Faltam ao Tendências do Imaginário canções em catalão. Joan Isaac, nascido em Barcelona em 1953, com mais de vinte álbuns individuais publicados, é uma boa referência. Seguem duas canções: No, tu no (2017: o vídeo oficial apresenta uma coreografia notável) e Tenir un Amic (2020). Em jeito de anexo, acrescento um divertimento fugaz e maneirista dedicado a uma entidade abstrata, um amor qualquer, que tanto pode ser uma pessoa, um fenómeno ou uma instituição.
Destino Passado
Vim p’ra te dizer
Que não sou aquele que te ama
Como podes ver
Já não me aquece a tua chama
Vim p’ra te dizer
Que não sou teu nem tu minha
Como podes ver
A nossa sombra já não caminha
Prefiro o vazio do abrigo
Ao brilho do sol contigo
Já não andas a meu lado
És meu destino passado
Se não me aquece a tua chama
Já não sou aquele que te ama
Se a nossa sombra não caminha
Não sou teu nem tu és minha
Deixei de te ter a meu lado
Passaste a destino passado
A canção dos pássaros. Pablo Casals

A música expulsa o ódio dos que vivem sem amor. Dá paz aos que não têm descanso, e consola os que choram (Pablo Casals).

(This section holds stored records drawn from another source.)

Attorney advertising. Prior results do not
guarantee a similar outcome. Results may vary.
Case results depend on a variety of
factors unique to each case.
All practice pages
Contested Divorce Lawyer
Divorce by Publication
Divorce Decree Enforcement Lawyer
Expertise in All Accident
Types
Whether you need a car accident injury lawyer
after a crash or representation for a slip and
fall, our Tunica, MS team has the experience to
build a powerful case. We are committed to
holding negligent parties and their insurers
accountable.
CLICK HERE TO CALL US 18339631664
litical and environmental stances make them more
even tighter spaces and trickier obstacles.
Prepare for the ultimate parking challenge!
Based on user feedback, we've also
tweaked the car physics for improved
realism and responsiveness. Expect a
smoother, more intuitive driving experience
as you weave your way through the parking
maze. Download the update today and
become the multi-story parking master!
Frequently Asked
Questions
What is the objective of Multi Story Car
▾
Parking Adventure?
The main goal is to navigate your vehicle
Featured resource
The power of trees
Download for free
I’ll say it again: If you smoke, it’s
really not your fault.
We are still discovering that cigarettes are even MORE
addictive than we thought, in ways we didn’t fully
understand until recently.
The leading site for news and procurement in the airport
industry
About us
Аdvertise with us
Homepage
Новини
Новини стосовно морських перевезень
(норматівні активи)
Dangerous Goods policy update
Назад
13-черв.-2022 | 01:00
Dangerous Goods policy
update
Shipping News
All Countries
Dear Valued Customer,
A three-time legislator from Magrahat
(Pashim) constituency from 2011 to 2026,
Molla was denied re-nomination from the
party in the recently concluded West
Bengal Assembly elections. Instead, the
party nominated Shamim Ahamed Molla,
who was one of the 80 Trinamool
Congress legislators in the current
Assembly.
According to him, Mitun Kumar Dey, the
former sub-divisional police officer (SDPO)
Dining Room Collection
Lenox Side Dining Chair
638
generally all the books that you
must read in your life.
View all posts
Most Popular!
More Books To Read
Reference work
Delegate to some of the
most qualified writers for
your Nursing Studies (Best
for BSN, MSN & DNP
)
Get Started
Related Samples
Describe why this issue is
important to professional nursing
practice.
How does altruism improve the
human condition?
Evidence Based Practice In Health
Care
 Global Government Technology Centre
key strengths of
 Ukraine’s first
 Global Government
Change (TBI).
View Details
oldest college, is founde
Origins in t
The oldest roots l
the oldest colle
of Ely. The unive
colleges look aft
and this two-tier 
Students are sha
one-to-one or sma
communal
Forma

A tempestade promete a bonança. Pablo Casals, compositor, maestro e violoncelista catalão, foi um acérrimo defensor da democracia em tempos adversos de franquismo, fascismo e nazismo. Song of the birds (El cant dels ocells), uma composição para violoncelo de Pablo Casals, inspirou várias interpretações. Retenho duas: a interpretação pelo próprio Pablo Casals, na Casa Branca, em 1961; e a adaptação da ucraniana Nataliya Gudziy, caraterizada por uma singularidade e uma simplicidade amigas da beleza.
Cântico de Natal
Inspira-te nos reis magos e segue as estrelas até onde desejares.
Tendências do Imaginário.
A imagem Natividade, de autor anónimo, está exposta no Museu Nacional de Arte da Catalunha. Data da primeira metade do séc. XIII.
A música Personent Hodie remonta a 1360. Foi publicada em 1582 no livro de canções finlandês Piae Cantiones. Na presente versão, é interpretada, em latim, por The Columa Minstrels & Andrea Alonso (Celtic Christmas Carols, 2009).

Natividade, de autor anónimo. Museu Nacional de Arte da Catalunha. Primeira metade do séc. XIII.